How do you collect & return papers? (Including late assignments)


4 Responses to Collecting & Returning Work

  1. I Speak Math says:

    It’s a madhouse. I either have them pass them up or just swoop around the room. I do assign each student a math number at the beginning of the year so abc order is thoughtless. That makes sorting/recording a breeze.

  2. samjshah says:

    I collect papers by walking around and taking them. On test days, I always used to have issues wrestling papers out of student hands. Who knew that after a “Please finish up you have one minute left” a simple “I need your pencils down on the count of three…. One. Two. Three” works like magic. Then you just collect.

    I return papers by walking around and handing them out. I have small classes. I would probably organize my papers by the way the seating chart was, and return them, if I had bigger classes.

    When kids are absent when I hand back a test, I will staple a piece of scrap paper to the front of the test and folding the test in half hotdog style (so no one can sneak a look without picking it up), write their name on the scrap paper in a bold marker, and put it in a file folder that I have taped to the office door, for them to pick up. If I had a dedicated classroom, I would put the file folder there. Then I send a quick email to whoever was missing telling them that their test was graded and where to pick it up. Then it is on them. I’m not chasing them around, nor having to remember to return it to them during the next class.

  3. Tina C says:

    I have two folders for each class. One hand in, and one hand back. The folders are in magazine stands on the supply table. When students have an assignment to hand in I have them all pass the papers to the left and the last person walks over to put them in the folder. For quizzes that they correct at 3 stations around the room they leave the quiz at the station and I collect the 3 piles at the end. Students also know that if they need to hand something else in (make up work, corrections) they can just put it in the correct folder.

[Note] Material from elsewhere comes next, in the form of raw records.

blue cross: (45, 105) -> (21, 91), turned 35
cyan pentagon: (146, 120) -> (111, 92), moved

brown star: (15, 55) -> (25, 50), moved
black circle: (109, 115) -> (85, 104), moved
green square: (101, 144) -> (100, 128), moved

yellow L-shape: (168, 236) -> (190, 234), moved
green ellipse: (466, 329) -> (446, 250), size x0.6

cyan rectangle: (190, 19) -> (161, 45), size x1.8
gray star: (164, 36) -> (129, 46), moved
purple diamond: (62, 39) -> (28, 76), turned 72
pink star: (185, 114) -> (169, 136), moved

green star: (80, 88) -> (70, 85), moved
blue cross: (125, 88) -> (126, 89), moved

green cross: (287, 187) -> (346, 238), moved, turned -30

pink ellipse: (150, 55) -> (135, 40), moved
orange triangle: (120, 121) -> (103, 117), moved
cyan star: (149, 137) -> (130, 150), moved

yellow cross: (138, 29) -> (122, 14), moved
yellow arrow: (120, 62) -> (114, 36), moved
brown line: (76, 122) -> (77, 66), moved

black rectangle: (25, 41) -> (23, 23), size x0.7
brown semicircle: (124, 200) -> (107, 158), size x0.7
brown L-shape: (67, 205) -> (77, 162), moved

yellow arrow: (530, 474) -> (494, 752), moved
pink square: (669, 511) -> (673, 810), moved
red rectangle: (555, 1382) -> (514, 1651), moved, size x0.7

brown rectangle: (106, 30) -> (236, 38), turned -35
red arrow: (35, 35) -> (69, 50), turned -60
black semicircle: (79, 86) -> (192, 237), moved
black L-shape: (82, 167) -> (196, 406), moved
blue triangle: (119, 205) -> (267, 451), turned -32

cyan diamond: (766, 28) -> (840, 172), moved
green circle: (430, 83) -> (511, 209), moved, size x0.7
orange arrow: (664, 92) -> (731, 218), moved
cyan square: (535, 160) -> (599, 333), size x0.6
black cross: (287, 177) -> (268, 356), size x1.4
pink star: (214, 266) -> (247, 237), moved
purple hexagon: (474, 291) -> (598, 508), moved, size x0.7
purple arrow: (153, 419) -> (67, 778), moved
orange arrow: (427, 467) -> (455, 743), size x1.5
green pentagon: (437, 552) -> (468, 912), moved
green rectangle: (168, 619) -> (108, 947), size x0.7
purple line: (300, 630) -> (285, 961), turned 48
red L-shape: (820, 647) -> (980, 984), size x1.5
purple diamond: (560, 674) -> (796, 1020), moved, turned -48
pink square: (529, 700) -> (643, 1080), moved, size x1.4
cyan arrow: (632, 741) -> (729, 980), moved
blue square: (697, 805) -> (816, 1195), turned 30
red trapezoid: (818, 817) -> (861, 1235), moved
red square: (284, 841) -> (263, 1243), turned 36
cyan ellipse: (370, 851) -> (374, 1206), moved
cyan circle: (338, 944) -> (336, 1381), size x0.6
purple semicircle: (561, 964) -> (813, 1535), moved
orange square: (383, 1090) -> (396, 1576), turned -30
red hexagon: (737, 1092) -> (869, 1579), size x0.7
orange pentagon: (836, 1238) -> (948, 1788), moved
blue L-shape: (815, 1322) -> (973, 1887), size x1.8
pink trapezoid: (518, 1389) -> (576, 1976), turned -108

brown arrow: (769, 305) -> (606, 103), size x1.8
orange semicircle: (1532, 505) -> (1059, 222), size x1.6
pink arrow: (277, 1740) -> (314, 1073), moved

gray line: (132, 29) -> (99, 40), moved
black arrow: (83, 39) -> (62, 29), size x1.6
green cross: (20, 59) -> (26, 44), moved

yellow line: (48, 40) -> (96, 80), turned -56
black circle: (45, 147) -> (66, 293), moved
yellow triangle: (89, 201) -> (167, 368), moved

    I once heard that teachers should aim to touch each piece of paper as few times as possible. I don’t have to worry about getting to everyone and students can’t blame me for losing something- it’s their responsibility to make sure it’s in the folder.

    I’m not as good about handing things back. I like to do it while students are working on something since it gets me moving throughout the room and I’m much less likely to get stuck talking to a particular pair when I know I need to hand back a pile of papers. However, I get distracted and forget to pick up the folder. This year I will encourage students to remind me to pass work back. Students who finish an assignment early are given a choice between helping other students or doing some task for me like handing back papers. Too bad I usually plan assignments that take the whole class!

  4. I use a folder system, one folder for each group. There is a group organizer who picks up the folder from the magazine stand that holds the folders for each class. The organizer collects their group’s homework, puts it in order (students are assigned a number, based on the seating chart), and places it into the left side of the folder. The graded homework from the previous day is on the right side of the folder and the organizer passes it out to their group members. All of the folders for a given class (usually 4 – 6 folders since I use groups of 4) are the same color. It’s awesome because there’s no chance for me to lose homework – it never leaves the group folder, just moves from one side to the other. And the responsibility is on them to pick up and return homework. I have the gradebook organized by numerical order so entering homework grades is also a snap. If a kid is absent, the organizer puts their name on any blank handouts and puts them in the folder to give to the student when they return so the folder also helps me organize work for absent students.

    Students put their number on tests and quizzes so that I can quickly sort, enter grades, and pass them out quickly since the numbers are arranged by group.